Lovebirds are one of the most affectionate and charming pets anyone can own. They’re very sociable, and will chirp happily when someone walks into the room. They also mate for life (lifespan is usually 10 to 15 years), and may even pine away if a partner passes on. For this reason, love birds have become a symbol of devotion and the eternal bond between two people.
Lovebirds-Love in many languages
Different cultures give different names to lovebirds, but the words always refer to their bonds with their mates. The scientific name, Agapornis is a direct translation of love bird, while the French call them les insיparables or the inseparables. Mates will sit very close to each other, even when nesting or sleeping. You can often find them grooming each other, fluffing each other’s feathers with gentle “kisses”.
This is why most people think that all lovebirds must be kept in pairs if they are in captivity. This isn’t actually true. You can keep one bird, but be prepared to shower it with a lot of affection—in effect, you become its “partner.”
Lovebirds are among the small parrots in the world. They are usually about 13 centimeters high; very few grow past 17 centimeters. They weigh about 40 to 60 grams, which gives them a stocky build. They have a very short, wedge-shaped tail, and (compared to the rest of its body) a large beak. Females are usually a little larger than males.

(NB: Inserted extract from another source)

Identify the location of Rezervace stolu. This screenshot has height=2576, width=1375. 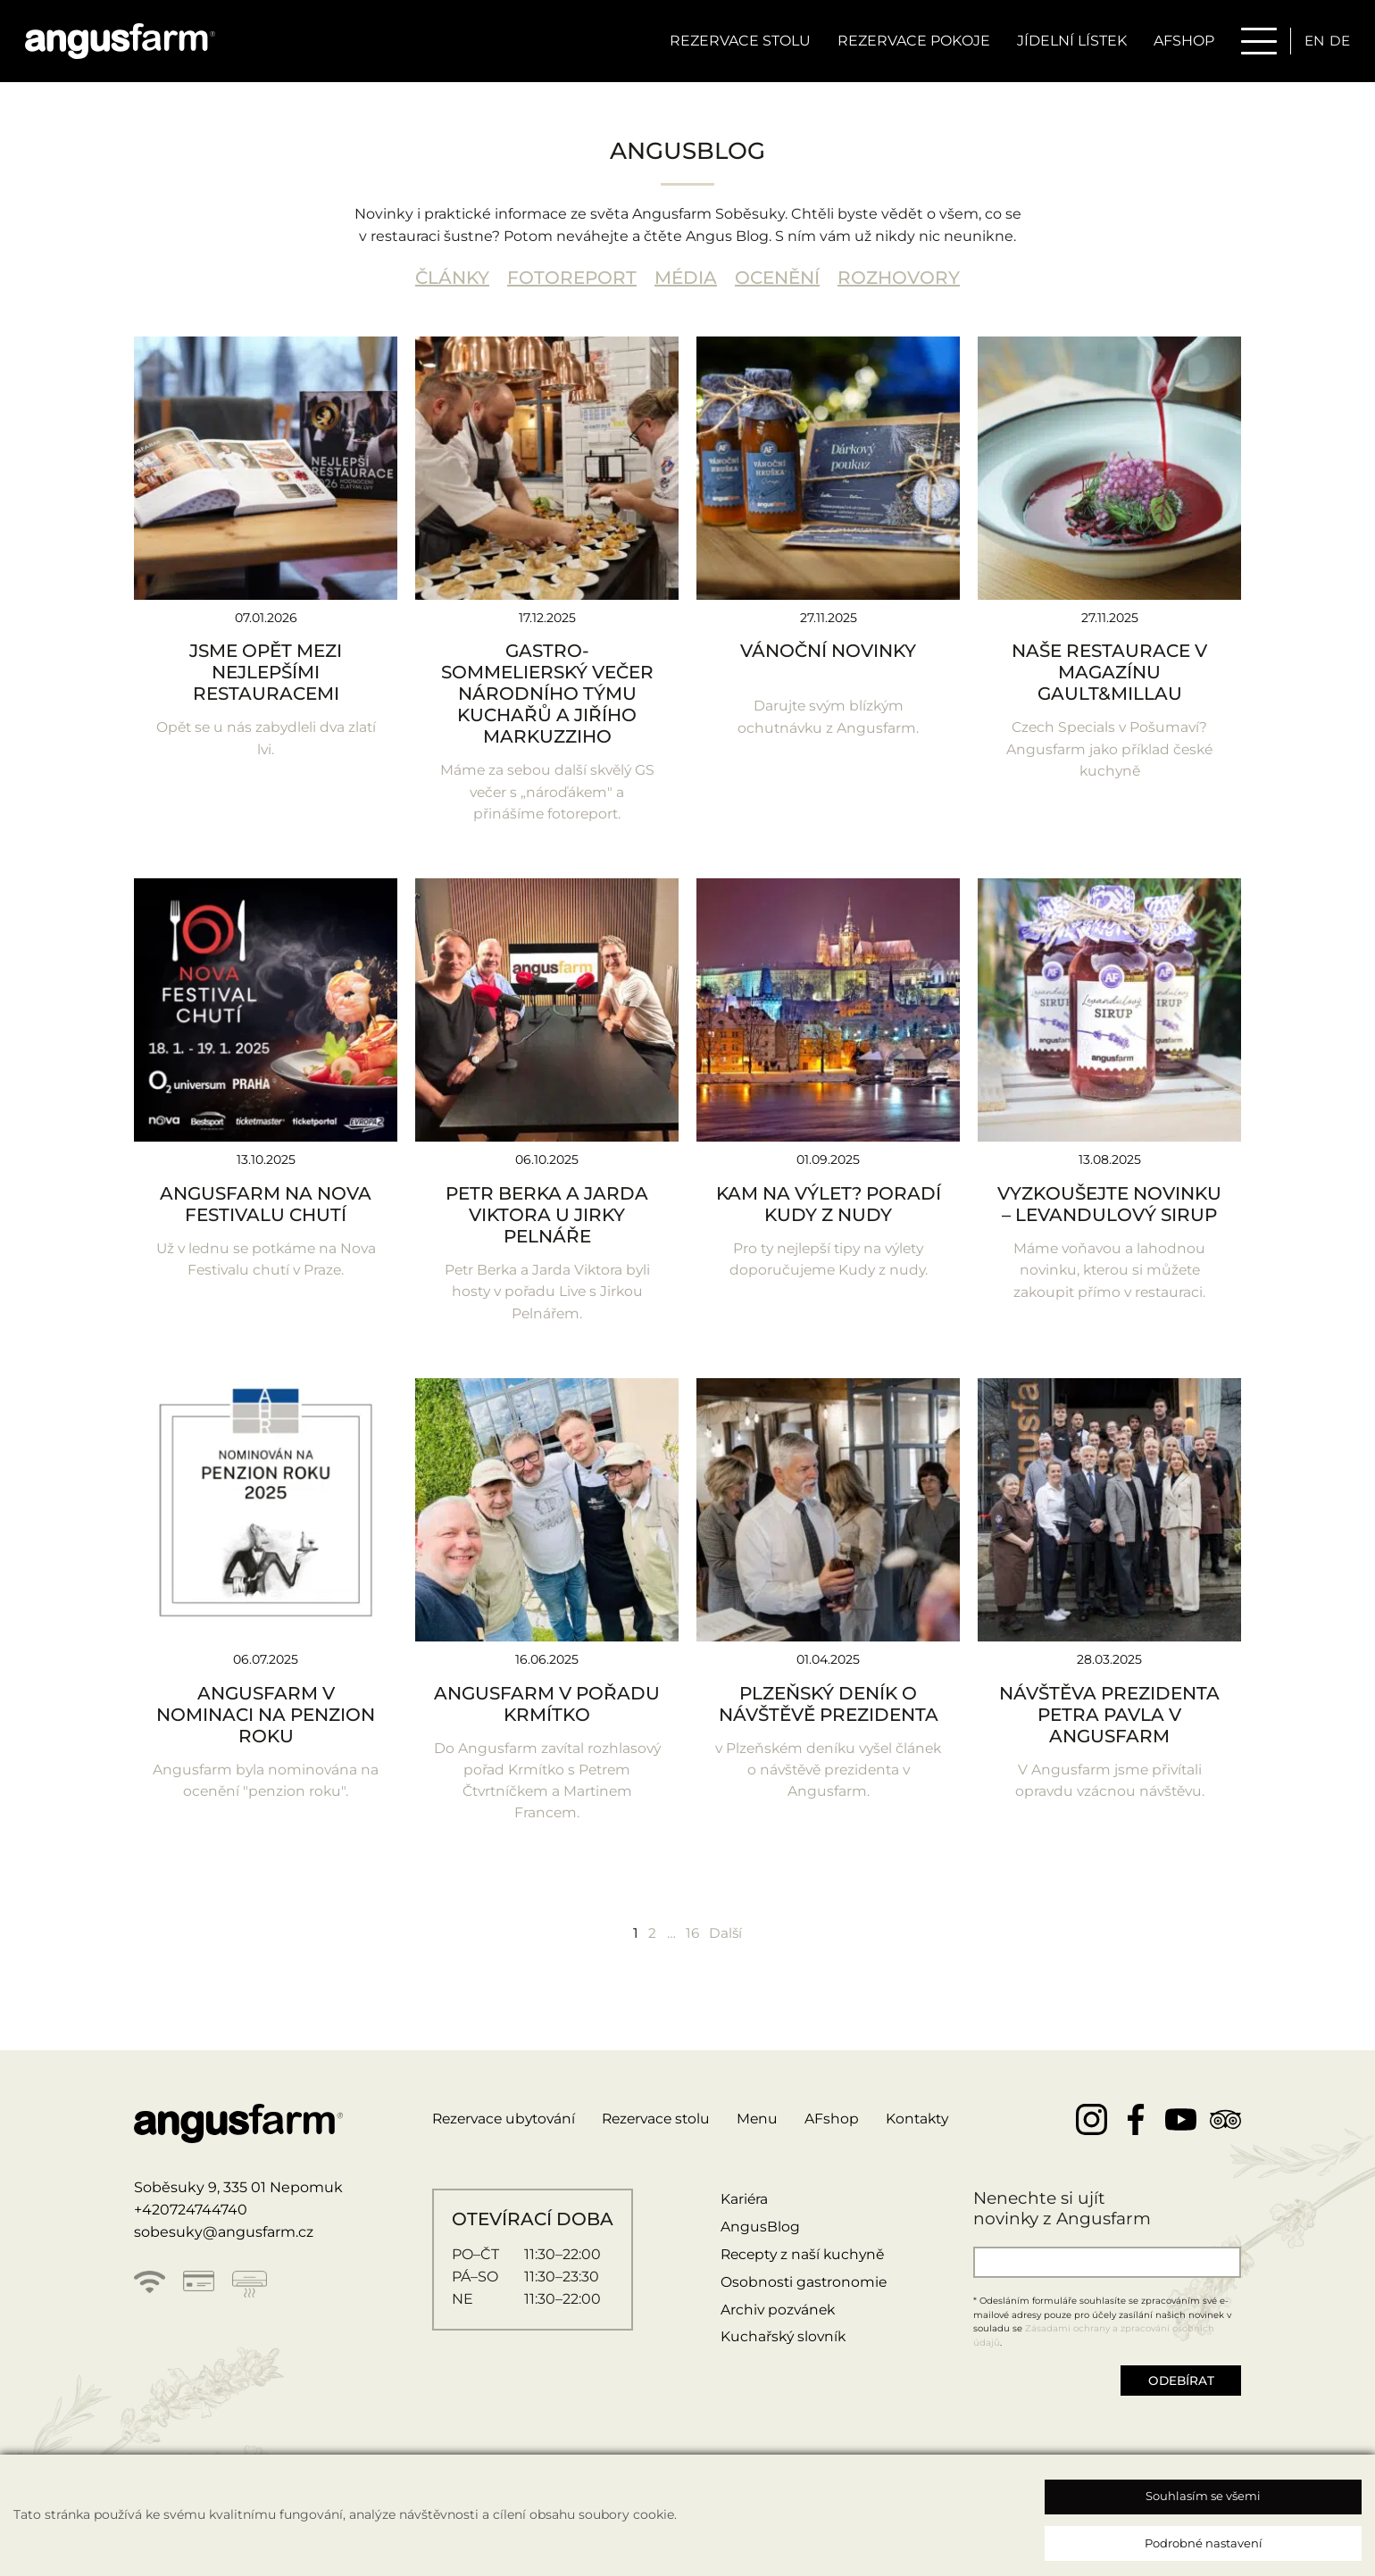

Most lovebirds are green, although breeders have successfully developed many color mutations. The Fischer’s variety has black cheeks, while the yellow-collared lovebird has an interesting white ring encircling its eye. However, there are also cinnamon lovebirds, lutinos, dutch blues, and the creaminos.
Types of Lovebirds
The first record of lovebirds dates back to the 1600s. Travelers brought back reports of red faced birds that populated the forests and lakes of Africa. Since then many lovebird varieties have been discovered. There is the Madagascar lovebird, found in the island republic of Malagasy. The black cheeked lovebird is endemic only to Zimbabwe, while the masked lovebird makes it home in northeast Tanzania
The peach-faced lovebird was once thought to be a mutation of the red-faced lovebird, but was recognized as a separate species in 1817. Since this variety is easy to breed in captivity, it is a common sight in pet stores and households around the world.
There are some lovebird varieties that are so rare that it is difficult to import them or sell them as pets. This includes the Abyssinian lovebird which lives in the high mountains of Ethiopia and southern Entrea. The Swindern Lovebird is found in Liberia, Zaire, and the Camaroons.